Travelers can reserve an Insidr phone online and pick it up at Paris Orly Airport or Charles de Gaulle Airport, or have it mailed to them anywhere in the city. The company was founded by Ben and Nina Forlani, a brother and sister team and Parisian natives. “We didn’t want tourists to Paris to feel like they weren’t getting an authentic perspective of the city because they didn’t know French,” Mr. Forlani said. Rental prices start at five euros a day, and Insidr concierges speak English, Chinese, Japanese, Korean, Thai, Spanish, Russian and Portuguese.

A Local Fixer, in Your Pocket

The City Helpline, a mobile app for Apple iPhones and devices running Google’s Android operating system, gives travelers access to a concierge, either via live messaging or by phone, who can help them with a variety of requests.
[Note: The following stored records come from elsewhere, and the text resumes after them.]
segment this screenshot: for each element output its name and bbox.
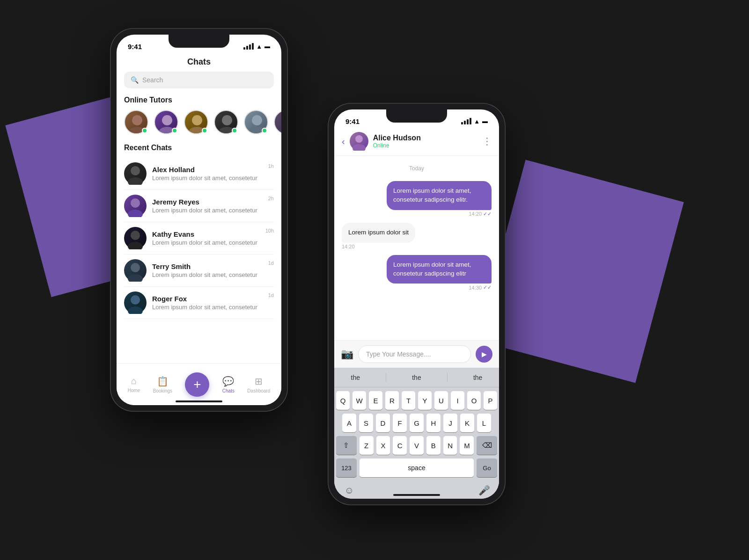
suggestion-divider-2 [447,373,448,382]
nav-add-button[interactable]: + [185,372,209,397]
key-l[interactable]: L [477,414,491,432]
phone-conversation-screen: 9:41 ▲ ▬ ‹ Alice Hudson Online [334,109,499,499]
key-s[interactable]: S [359,414,373,432]
online-dot-1 [142,128,147,133]
chat-item-1[interactable]: Alex Holland Lorem ipsum dolor sit amet,… [124,158,274,190]
chat-preview-1: Lorem ipsum dolor sit amet, consetetur [152,175,263,182]
dashboard-icon: ⊞ [255,376,263,387]
key-row-4: 123 space Go [336,458,497,477]
key-space[interactable]: space [360,458,474,477]
mic-button[interactable]: 🎤 [474,481,494,499]
key-j[interactable]: J [443,414,457,432]
search-icon: 🔍 [131,76,139,84]
key-row-2: A S D F G H J K L [336,414,497,432]
keyboard: the the the Q W E R T Y U I O P [334,368,499,499]
key-g[interactable]: G [410,414,424,432]
svg-point-22 [355,135,363,143]
suggestion-2[interactable]: the [404,372,428,383]
key-q[interactable]: Q [336,391,350,410]
message-input[interactable]: Type Your Message.... [358,345,471,363]
message-bubble-received-1: Lorem ipsum dolor sit [342,223,415,243]
key-c[interactable]: C [393,436,407,455]
camera-button[interactable]: 📷 [341,348,353,360]
key-a[interactable]: A [342,414,356,432]
key-d[interactable]: D [376,414,390,432]
chat-time-4: 1d [268,259,274,266]
chat-item-3[interactable]: Kathy Evans Lorem ipsum dolor sit amet, … [124,222,274,255]
key-y[interactable]: Y [418,391,432,410]
bottom-nav: ⌂ Home 📋 Bookings + 💬 Chats ⊞ Dashboard [117,363,281,405]
status-icons-2: ▲ ▬ [461,118,488,125]
key-u[interactable]: U [434,391,448,410]
key-k[interactable]: K [460,414,474,432]
key-r[interactable]: R [385,391,399,410]
keyboard-rows: Q W E R T Y U I O P A S D F G H [334,387,499,479]
status-icons-1: ▲ ▬ [243,43,270,50]
home-indicator-2 [393,494,440,496]
key-shift[interactable]: ⇧ [336,436,357,455]
key-go[interactable]: Go [477,458,497,477]
search-bar[interactable]: 🔍 Search [124,72,274,88]
tutor-6[interactable] [274,110,281,134]
chat-time-2: 2h [268,195,274,201]
phone-chats: 9:41 ▲ ▬ Chats 🔍 Search Online Tutors [110,28,288,412]
key-t[interactable]: T [402,391,415,410]
key-n[interactable]: N [443,436,457,455]
key-x[interactable]: X [376,436,390,455]
svg-point-11 [279,127,281,134]
chat-info-5: Roger Fox Lorem ipsum dolor sit amet, co… [152,295,263,311]
nav-home[interactable]: ⌂ Home [128,376,140,393]
key-m[interactable]: M [460,436,474,455]
key-row-1: Q W E R T Y U I O P [336,391,497,410]
nav-bookings[interactable]: 📋 Bookings [153,376,172,393]
tutor-3[interactable] [184,110,208,134]
suggestion-1[interactable]: the [344,372,367,383]
key-b[interactable]: B [426,436,441,455]
conv-status: Online [373,142,477,149]
svg-point-12 [131,166,140,175]
send-button[interactable]: ▶ [476,346,492,363]
chat-item-4[interactable]: Terry Smith Lorem ipsum dolor sit amet, … [124,255,274,287]
online-dot-3 [202,128,207,133]
recent-chats-list: Alex Holland Lorem ipsum dolor sit amet,… [117,158,281,319]
keyboard-suggestions: the the the [334,368,499,387]
checkmark-icon-1: ✓✓ [483,211,492,217]
key-i[interactable]: I [451,391,464,410]
input-area: 📷 Type Your Message.... ▶ [334,340,499,368]
key-number[interactable]: 123 [336,458,357,477]
notch-2 [386,109,447,123]
nav-chats[interactable]: 💬 Chats [222,376,235,393]
key-e[interactable]: E [369,391,382,410]
message-bubble-sent-1: Lorem ipsum dolor sit amet, consetetur s… [387,181,492,210]
svg-point-6 [222,115,232,125]
key-w[interactable]: W [352,391,366,410]
tutor-4[interactable] [214,110,238,134]
key-backspace[interactable]: ⌫ [477,436,497,455]
key-p[interactable]: P [484,391,497,410]
key-o[interactable]: O [467,391,481,410]
search-placeholder: Search [142,76,163,84]
svg-point-4 [192,115,202,125]
svg-point-14 [131,198,140,208]
tutor-1[interactable] [124,110,148,134]
message-bubble-sent-2: Lorem ipsum dolor sit amet, consetetur s… [387,255,492,284]
tutor-2[interactable] [154,110,178,134]
nav-dashboard[interactable]: ⊞ Dashboard [247,376,270,393]
key-f[interactable]: F [393,414,407,432]
key-h[interactable]: H [426,414,441,432]
chats-icon: 💬 [222,376,234,387]
emoji-button[interactable]: ☺ [339,481,360,499]
chat-time-1: 1h [268,162,274,169]
nav-chats-label: Chats [222,388,235,393]
chat-item-5[interactable]: Roger Fox Lorem ipsum dolor sit amet, co… [124,287,274,319]
svg-point-23 [352,144,366,151]
suggestion-3[interactable]: the [466,372,490,383]
message-group-2: Lorem ipsum dolor sit 14:20 [342,223,492,249]
chat-avatar-5 [124,291,147,314]
back-button[interactable]: ‹ [342,136,345,147]
more-options-button[interactable]: ⋮ [482,136,492,147]
key-v[interactable]: V [410,436,424,455]
tutor-5[interactable] [244,110,268,134]
key-z[interactable]: Z [360,436,374,455]
chat-item-2[interactable]: Jeremy Reyes Lorem ipsum dolor sit amet,… [124,190,274,222]
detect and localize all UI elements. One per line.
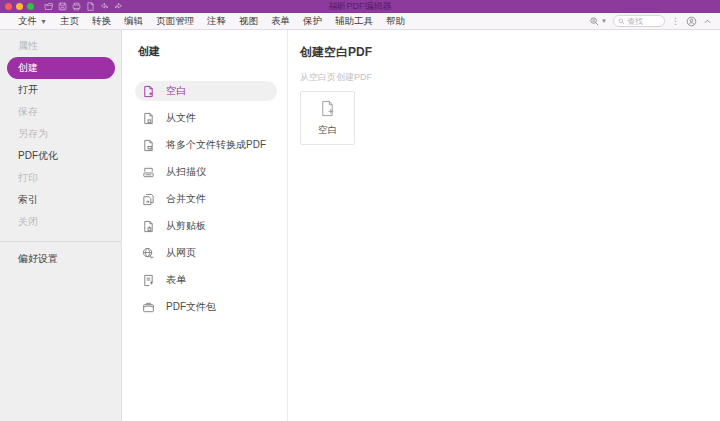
blank-pdf-card[interactable]: 空白 bbox=[300, 91, 355, 145]
search-icon bbox=[618, 18, 625, 25]
detail-title: 创建空白PDF bbox=[300, 44, 720, 61]
menu-protect[interactable]: 保护 bbox=[303, 15, 322, 28]
sidebar-item-index[interactable]: 索引 bbox=[0, 189, 121, 211]
scanner-icon bbox=[142, 166, 155, 179]
menu-comment[interactable]: 注释 bbox=[207, 15, 226, 28]
blank-document-icon bbox=[142, 85, 155, 98]
redo-icon[interactable] bbox=[114, 2, 123, 11]
menu-convert[interactable]: 转换 bbox=[92, 15, 111, 28]
detail-subtitle: 从空白页创建PDF bbox=[300, 71, 720, 84]
more-icon[interactable]: ⋮ bbox=[671, 16, 680, 26]
app-window: 福昕PDF编辑器 文件▼ 主页 转换 编辑 页面管理 注释 视图 表单 保护 辅… bbox=[0, 0, 720, 421]
menu-view[interactable]: 视图 bbox=[239, 15, 258, 28]
menu-page-management[interactable]: 页面管理 bbox=[156, 15, 194, 28]
minimize-window-button[interactable] bbox=[16, 3, 23, 10]
menu-help[interactable]: 帮助 bbox=[386, 15, 405, 28]
menu-accessibility[interactable]: 辅助工具 bbox=[335, 15, 373, 28]
traffic-lights bbox=[5, 3, 34, 10]
sidebar-item-pdf-optimize[interactable]: PDF优化 bbox=[0, 145, 121, 167]
create-item-form[interactable]: 表单 bbox=[135, 270, 277, 290]
portfolio-icon bbox=[142, 301, 155, 314]
advanced-search-button[interactable]: ▼ bbox=[589, 16, 607, 27]
chevron-down-icon: ▼ bbox=[601, 18, 607, 24]
collapse-toolbar-button[interactable] bbox=[703, 17, 712, 26]
menu-bar: 文件▼ 主页 转换 编辑 页面管理 注释 视图 表单 保护 辅助工具 帮助 ▼ … bbox=[0, 13, 720, 30]
form-icon bbox=[142, 274, 155, 287]
account-button[interactable] bbox=[686, 16, 697, 27]
create-item-from-webpage[interactable]: 从网页 bbox=[135, 243, 277, 263]
blank-document-icon bbox=[319, 100, 336, 117]
sidebar-item-print: 打印 bbox=[0, 167, 121, 189]
create-panel: 创建 空白 从文件 将多个文件转换成PDF 从扫描仪 bbox=[122, 30, 288, 421]
sidebar-item-preferences[interactable]: 偏好设置 bbox=[0, 248, 121, 270]
account-icon bbox=[686, 16, 697, 27]
find-searchbox[interactable] bbox=[613, 15, 665, 27]
menu-form[interactable]: 表单 bbox=[271, 15, 290, 28]
create-item-combine-files[interactable]: 合并文件 bbox=[135, 189, 277, 209]
create-item-multiple-files[interactable]: 将多个文件转换成PDF bbox=[135, 135, 277, 155]
search-input[interactable] bbox=[627, 17, 660, 26]
multiple-files-icon bbox=[142, 139, 155, 152]
merge-files-icon bbox=[142, 193, 155, 206]
sidebar-item-save-as: 另存为 bbox=[0, 123, 121, 145]
file-sidebar: 属性 创建 打开 保存 另存为 PDF优化 打印 索引 关闭 偏好设置 bbox=[0, 30, 122, 421]
menu-file[interactable]: 文件▼ bbox=[18, 15, 47, 28]
menu-edit[interactable]: 编辑 bbox=[124, 15, 143, 28]
detail-panel: 创建空白PDF 从空白页创建PDF 空白 bbox=[288, 30, 720, 421]
create-panel-title: 创建 bbox=[138, 44, 287, 59]
sidebar-item-properties: 属性 bbox=[0, 35, 121, 57]
clipboard-icon bbox=[142, 220, 155, 233]
open-folder-icon[interactable] bbox=[44, 2, 53, 11]
print-icon[interactable] bbox=[72, 2, 81, 11]
undo-icon[interactable] bbox=[100, 2, 109, 11]
sidebar-item-save: 保存 bbox=[0, 101, 121, 123]
zoom-window-button[interactable] bbox=[27, 3, 34, 10]
sidebar-item-open[interactable]: 打开 bbox=[0, 79, 121, 101]
close-window-button[interactable] bbox=[5, 3, 12, 10]
create-item-from-scanner[interactable]: 从扫描仪 bbox=[135, 162, 277, 182]
new-document-icon[interactable] bbox=[86, 2, 95, 11]
create-item-pdf-portfolio[interactable]: PDF文件包 bbox=[135, 297, 277, 317]
create-item-from-clipboard[interactable]: 从剪贴板 bbox=[135, 216, 277, 236]
from-file-icon bbox=[142, 112, 155, 125]
menu-home[interactable]: 主页 bbox=[60, 15, 79, 28]
chevron-down-icon: ▼ bbox=[40, 18, 47, 25]
chevron-up-icon bbox=[703, 17, 712, 26]
create-item-from-file[interactable]: 从文件 bbox=[135, 108, 277, 128]
title-bar: 福昕PDF编辑器 bbox=[0, 0, 720, 13]
save-icon[interactable] bbox=[58, 2, 67, 11]
sidebar-divider bbox=[0, 241, 121, 242]
create-item-blank[interactable]: 空白 bbox=[135, 81, 277, 101]
sidebar-item-create[interactable]: 创建 bbox=[7, 57, 115, 79]
sidebar-item-close: 关闭 bbox=[0, 211, 121, 233]
advanced-search-icon bbox=[589, 16, 600, 27]
webpage-icon bbox=[142, 247, 155, 260]
blank-card-label: 空白 bbox=[318, 124, 337, 137]
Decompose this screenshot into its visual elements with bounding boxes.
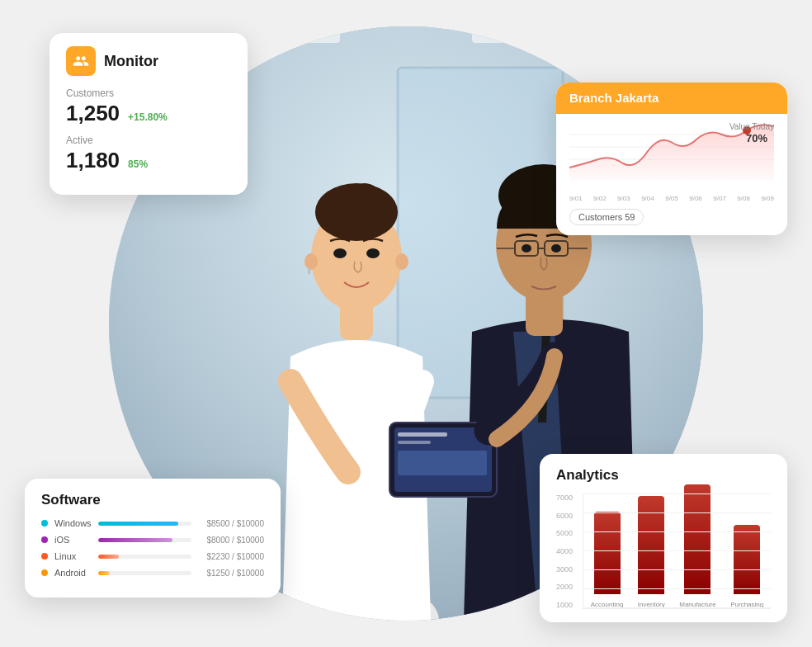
branch-axis: 9/019/029/039/049/059/069/079/089/09 — [569, 195, 774, 202]
android-value: $1250 / $10000 — [198, 569, 264, 578]
customers-badge: +15.80% — [128, 111, 168, 123]
svg-rect-1 — [274, 26, 340, 43]
branch-chart-area: Value Today 70% — [569, 122, 774, 188]
analytics-bars: Accounting Inventory Manufacture Purchas… — [583, 494, 771, 609]
windows-bar-track — [98, 522, 191, 526]
analytics-card: Analytics 7000 6000 5000 4000 3000 2000 … — [540, 454, 787, 622]
accounting-label: Accounting — [591, 601, 624, 608]
branch-jakarta-card: Branch Jakarta Value Today 70% — [556, 83, 787, 235]
monitor-icon — [66, 46, 96, 76]
svg-point-23 — [551, 244, 561, 253]
software-item-android: Android $1250 / $10000 — [41, 568, 264, 578]
branch-body: Value Today 70% — [556, 114, 787, 235]
software-item-ios: iOS $8000 / $10000 — [41, 535, 264, 545]
ios-label: iOS — [54, 535, 92, 545]
chart-percent: 70% — [746, 132, 767, 144]
analytics-bar-accounting: Accounting — [591, 512, 624, 608]
active-row: 1,180 85% — [66, 148, 231, 173]
inventory-label: Inventory — [638, 601, 665, 608]
ios-bar-track — [98, 538, 191, 542]
windows-value: $8500 / $10000 — [198, 519, 264, 528]
svg-rect-11 — [308, 267, 310, 274]
analytics-bar-inventory: Inventory — [638, 496, 665, 608]
monitor-header: Monitor — [66, 46, 231, 76]
svg-point-10 — [395, 253, 408, 270]
analytics-y-axis: 7000 6000 5000 4000 3000 2000 1000 — [556, 494, 573, 609]
windows-bar-fill — [98, 522, 178, 526]
svg-point-8 — [348, 183, 381, 216]
chart-value-label: Value Today — [729, 122, 774, 131]
purchasing-bar — [734, 525, 760, 594]
main-container: Monitor Customers 1,250 +15.80% Active 1… — [0, 0, 812, 647]
android-bar-fill — [98, 571, 110, 575]
monitor-card: Monitor Customers 1,250 +15.80% Active 1… — [50, 33, 248, 195]
analytics-bar-manufacture: Manufacture — [679, 484, 715, 608]
software-item-linux: Linux $2230 / $10000 — [41, 551, 264, 561]
users-icon — [73, 53, 89, 69]
inventory-bar — [638, 496, 664, 594]
monitor-title: Monitor — [104, 53, 158, 70]
purchasing-label: Purchasing — [730, 601, 763, 608]
svg-point-22 — [522, 244, 531, 253]
linux-value: $2230 / $10000 — [198, 552, 264, 561]
software-card: Software Windows $8500 / $10000 iOS $800… — [25, 479, 281, 597]
active-badge: 85% — [128, 158, 148, 170]
branch-title: Branch Jakarta — [569, 91, 659, 105]
customers-row: 1,250 +15.80% — [66, 101, 231, 126]
analytics-bar-purchasing: Purchasing — [730, 525, 763, 608]
branch-customers-badge: Customers 59 — [569, 209, 644, 225]
linux-bar-track — [98, 555, 191, 559]
android-label: Android — [54, 568, 92, 578]
manufacture-bar — [684, 484, 710, 594]
analytics-chart-container: 7000 6000 5000 4000 3000 2000 1000 — [556, 494, 771, 609]
svg-rect-28 — [398, 451, 487, 475]
customers-value: 1,250 — [66, 101, 120, 126]
ios-bar-fill — [98, 538, 172, 542]
linux-label: Linux — [54, 551, 92, 561]
customers-label: Customers — [66, 87, 231, 99]
svg-rect-27 — [398, 441, 431, 444]
analytics-title: Analytics — [556, 467, 771, 484]
svg-rect-26 — [398, 432, 447, 437]
android-dot — [41, 569, 48, 576]
android-bar-track — [98, 571, 191, 575]
ios-value: $8000 / $10000 — [198, 536, 264, 545]
windows-dot — [41, 520, 48, 527]
linux-dot — [41, 553, 48, 560]
branch-header: Branch Jakarta — [556, 83, 787, 114]
software-item-windows: Windows $8500 / $10000 — [41, 518, 264, 528]
linux-bar-fill — [98, 555, 119, 559]
windows-label: Windows — [54, 518, 92, 528]
active-value: 1,180 — [66, 148, 120, 173]
ios-dot — [41, 536, 48, 543]
software-title: Software — [41, 492, 264, 508]
svg-point-12 — [333, 248, 347, 258]
svg-rect-2 — [472, 26, 538, 43]
svg-point-9 — [304, 253, 318, 270]
accounting-bar — [594, 512, 621, 594]
manufacture-label: Manufacture — [679, 601, 715, 608]
active-label: Active — [66, 135, 231, 146]
svg-point-13 — [366, 248, 380, 258]
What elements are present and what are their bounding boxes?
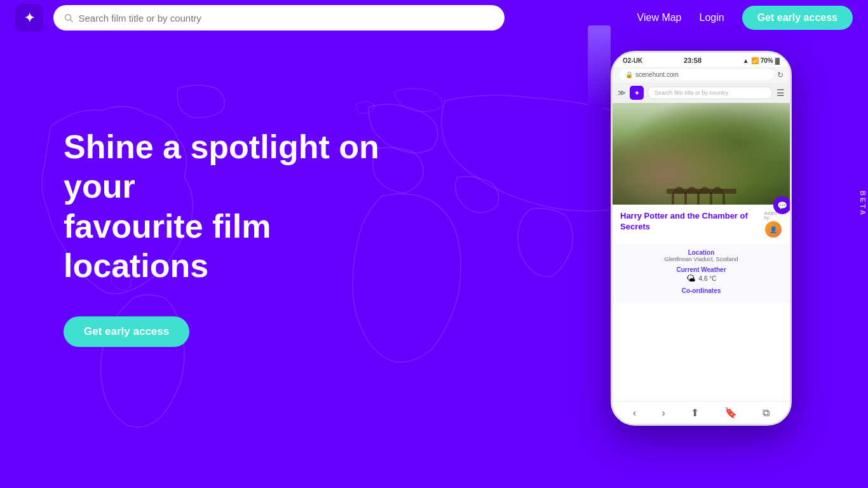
svg-line-1 <box>71 20 73 22</box>
svg-rect-5 <box>697 194 700 205</box>
phone-logo: ✦ <box>630 86 644 100</box>
nav-icon: ≫ <box>618 88 626 97</box>
bookmark-icon[interactable]: 🔖 <box>724 407 737 419</box>
weather-row-wrapper: Current Weather 🌤 4.6 °C <box>620 266 782 283</box>
carrier: O2-UK <box>623 57 642 64</box>
login-link[interactable]: Login <box>700 12 724 24</box>
location-image <box>613 103 790 205</box>
view-map-link[interactable]: View Map <box>637 12 682 24</box>
svg-rect-6 <box>710 194 712 205</box>
hero-section: ✦ View Map Login Get early access BETA S… <box>0 0 868 488</box>
back-icon[interactable]: ‹ <box>633 407 636 419</box>
weather-info: 🌤 4.6 °C <box>620 273 782 283</box>
phone-menu-icon: ☰ <box>776 88 785 98</box>
refresh-icon[interactable]: ↻ <box>777 71 783 79</box>
lock-icon: 🔒 <box>625 71 633 78</box>
tabs-icon[interactable]: ⧉ <box>763 407 770 419</box>
avatar: 👤 <box>765 221 782 238</box>
search-bar[interactable] <box>53 5 505 30</box>
temperature: 4.6 °C <box>699 275 717 282</box>
film-title: Harry Potter and the Chamber of Secrets <box>620 211 764 233</box>
browser-bar: 🔒 scenehunt.com ↻ <box>613 67 790 83</box>
signal-icon: ▲ <box>743 57 749 64</box>
early-access-button-nav[interactable]: Get early access <box>742 6 853 30</box>
location-row: Location Glenfinnan Viaduct, Scotland <box>620 249 782 262</box>
phone-mockup: O2-UK 23:58 ▲ 📶 70% ▓ 🔒 scenehunt.com <box>611 51 792 426</box>
svg-rect-4 <box>684 194 687 205</box>
logo[interactable]: ✦ <box>15 4 43 32</box>
svg-rect-7 <box>722 194 725 205</box>
time: 23:58 <box>684 57 702 64</box>
weather-icon: 🌤 <box>686 273 695 283</box>
hero-heading: Shine a spotlight on your favourite film… <box>64 127 381 286</box>
hero-content: Shine a spotlight on your favourite film… <box>64 127 381 347</box>
coordinates-row: Co-ordinates <box>620 287 782 294</box>
phone-app-search-bar: ≫ ✦ Search film title or by country ☰ <box>613 83 790 103</box>
phone-search-input[interactable]: Search film title or by country <box>648 86 773 99</box>
chat-bubble[interactable]: 💬 <box>773 196 790 214</box>
browser-url[interactable]: 🔒 scenehunt.com <box>619 69 773 80</box>
search-icon <box>64 13 73 23</box>
film-card: Harry Potter and the Chamber of Secrets … <box>613 205 790 241</box>
beta-label: BETA <box>859 191 868 217</box>
accent-decoration <box>588 25 611 108</box>
svg-rect-3 <box>672 194 674 205</box>
logo-icon: ✦ <box>24 10 35 25</box>
search-input[interactable] <box>78 13 494 24</box>
battery-icon: ▓ <box>775 57 780 64</box>
film-title-row: Harry Potter and the Chamber of Secrets … <box>620 211 782 238</box>
early-access-button-hero[interactable]: Get early access <box>64 316 189 347</box>
status-icons: ▲ 📶 70% ▓ <box>743 57 780 64</box>
phone-screen: O2-UK 23:58 ▲ 📶 70% ▓ 🔒 scenehunt.com <box>613 53 790 424</box>
phone-status-bar: O2-UK 23:58 ▲ 📶 70% ▓ <box>613 53 790 67</box>
location-detail-card: Location Glenfinnan Viaduct, Scotland Cu… <box>613 244 790 303</box>
added-by: Added by: 👤 <box>764 211 782 238</box>
share-icon[interactable]: ⬆ <box>691 407 699 419</box>
battery-level: 70% <box>761 57 773 64</box>
wifi-icon: 📶 <box>751 57 759 64</box>
phone-frame: O2-UK 23:58 ▲ 📶 70% ▓ 🔒 scenehunt.com <box>611 51 792 426</box>
phone-bottom-bar: ‹ › ⬆ 🔖 ⧉ <box>613 401 790 424</box>
viaduct-svg <box>663 170 740 205</box>
navbar: ✦ View Map Login Get early access <box>0 0 868 36</box>
nav-links: View Map Login Get early access <box>637 6 853 30</box>
forward-icon[interactable]: › <box>661 407 665 419</box>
The concierge, for example, can help them find the right bus and bus stop that will take them to the Louvre, recommend a guide who can give them a street art tour, connect them with a an English speaking babysitter and even share a list of restaurants that serve dishes suited to their gluten-free diet. Plus, they can also assist in emergencies such as if a traveler gets sick and needs to see a doctor.

Right now, the concierge service is available Monday through Saturday from 10 a.m. to 7 p.m. local time, but the company has plans to have 24-hour service before the end of the year. A subscription to use the app costs five euros a day. Concierges speak English, Mandarin, Spanish, Portuguese and Italian.

A Translator at the Theater

Theatre in Paris translates French theater performances into English in 10 playhouses in Paris, including Theatre Mogador, currently showing French productions of “The Adventures of Tom Sawyer” and the musical “Grease,” and Theatre de Ranelagh, currently showing the play “Ruy Blas” by Victor Hugo, “Cyrano de Bergerac” and more. The company placed a projection screen above the stages in these theaters that displays an English translation of the words being spoken on the stage.

Those who buy a ticket through Theatre in Paris are assigned seats that will give them the best vantage point of both the stage and the screen; they’re also met at the theater by a company employee who gives them a program in English. Tickets start at about 25 euros. Carl de Poncins, the app’s founder, said that he came up with the idea for the projection screens because he had an Australian roommate who loved theater but knew little French. “He never used to go to performances because he couldn’t understand what was going on,” he said. “Why should language get in the way of seeing the incredible theater Paris has?”